Neurenteric cyst

Case contributed by Yune Kwong


1 year history of right-sided sensory disturbance ascending to his mid-chest, associated with a limp.

Patient Data

Age: 40-45 years old
Gender: Male
There is a high T1 lesion, anterior to the cord, at the T2/3 level. This is associated with a thin syrinx just above the lesion. A number of vertebral segmentation anomalies, with associated scoliosis, are also seen at the level of the lesion.

Histopathology report

Specimen Type: Spinal Tissue, T3/4 tumor fresh
Clinical Details: Mild hemicord syndrome.
Imaging and Tumor Site: T3/4 intradural lesion: dermoid?
Procedure: Resection.
Macroscopy: 3 pieces of light brown tissue, the largest measuring 1.1 cm.
Histology: This is collagenous tissue lined by pseudostratified epithelium which, in areas, is columnar and ciliated, and in others is cuboidal or flattened. Smooth muscle is present.
Diagnosis: Neurenteric (enterogenous) cyst.

Case Discussion

The differential for an intradural, extramedullary lesion includes lipoma, epidermoid or dermoid cyst, neurenteric cyst, arachnoid cyst, nerve sheath tumor, meningioma, paraganglioma and metastases. In this case, the lack of high signal suppression on STIR indicates that the lesion is not of fat composition.
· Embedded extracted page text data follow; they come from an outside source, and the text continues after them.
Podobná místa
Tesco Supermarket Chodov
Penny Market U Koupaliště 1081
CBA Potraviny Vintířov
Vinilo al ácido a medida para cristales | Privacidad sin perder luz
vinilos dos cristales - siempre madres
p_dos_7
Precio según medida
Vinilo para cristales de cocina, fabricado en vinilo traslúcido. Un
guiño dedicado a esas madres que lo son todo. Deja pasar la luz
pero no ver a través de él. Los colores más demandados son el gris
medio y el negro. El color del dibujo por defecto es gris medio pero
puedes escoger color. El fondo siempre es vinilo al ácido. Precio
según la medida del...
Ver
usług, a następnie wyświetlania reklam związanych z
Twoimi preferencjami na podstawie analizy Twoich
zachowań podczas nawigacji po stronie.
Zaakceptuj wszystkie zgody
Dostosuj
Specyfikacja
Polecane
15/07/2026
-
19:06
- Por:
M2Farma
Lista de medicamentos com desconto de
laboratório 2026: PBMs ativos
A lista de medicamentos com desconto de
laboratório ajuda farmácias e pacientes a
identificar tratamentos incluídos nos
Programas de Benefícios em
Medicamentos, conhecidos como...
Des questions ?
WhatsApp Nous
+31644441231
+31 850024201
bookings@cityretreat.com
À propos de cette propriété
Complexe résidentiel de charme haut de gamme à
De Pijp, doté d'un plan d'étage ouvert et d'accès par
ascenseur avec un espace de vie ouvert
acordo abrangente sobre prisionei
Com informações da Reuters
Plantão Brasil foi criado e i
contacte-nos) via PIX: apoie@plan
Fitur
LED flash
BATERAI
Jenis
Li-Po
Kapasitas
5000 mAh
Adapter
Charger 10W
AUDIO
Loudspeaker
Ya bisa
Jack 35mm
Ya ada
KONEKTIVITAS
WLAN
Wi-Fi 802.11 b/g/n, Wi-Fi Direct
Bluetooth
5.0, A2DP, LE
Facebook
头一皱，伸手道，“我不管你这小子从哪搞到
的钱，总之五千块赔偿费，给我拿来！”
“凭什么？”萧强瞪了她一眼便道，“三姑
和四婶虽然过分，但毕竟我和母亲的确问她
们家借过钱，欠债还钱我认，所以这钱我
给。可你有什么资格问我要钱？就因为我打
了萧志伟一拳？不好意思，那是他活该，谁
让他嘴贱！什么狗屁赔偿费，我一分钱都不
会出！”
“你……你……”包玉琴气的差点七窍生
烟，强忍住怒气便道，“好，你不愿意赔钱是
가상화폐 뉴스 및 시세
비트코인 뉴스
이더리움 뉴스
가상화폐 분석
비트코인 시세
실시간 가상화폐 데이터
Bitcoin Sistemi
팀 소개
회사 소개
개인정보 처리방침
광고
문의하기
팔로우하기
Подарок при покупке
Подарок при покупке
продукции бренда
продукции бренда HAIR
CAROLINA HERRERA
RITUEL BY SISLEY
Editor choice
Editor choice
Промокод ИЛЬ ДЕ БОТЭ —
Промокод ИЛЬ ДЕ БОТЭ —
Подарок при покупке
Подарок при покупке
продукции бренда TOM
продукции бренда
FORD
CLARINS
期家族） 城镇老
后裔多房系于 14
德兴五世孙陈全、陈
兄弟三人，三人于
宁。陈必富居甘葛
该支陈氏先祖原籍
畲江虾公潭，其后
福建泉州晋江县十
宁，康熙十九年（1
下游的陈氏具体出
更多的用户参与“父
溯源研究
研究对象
The combination of a lesion anterior to the cord and multiple segmentation anomalies should strongly suggest a neurenteric cyst, as was histologically proven in this case. The high T1 signal can be ascribed to proteinaceous material within the cyst.

A neurenteric cyst is due to the persistence of the neurenteric canal (canal of Kovalevsky). This results in a potential tract from the mesentery of the gut, passing through malsegmented vertebrae, the spinal canal and cord, through bifid laminae and into the dorsal skin. In practice, the fistula is not fully patent, and a neurenteric cyst is most commonly seen anterior to the cord. At surgery, a fibrous tract to the mediastinum, mesentery or vertebrae may be seen.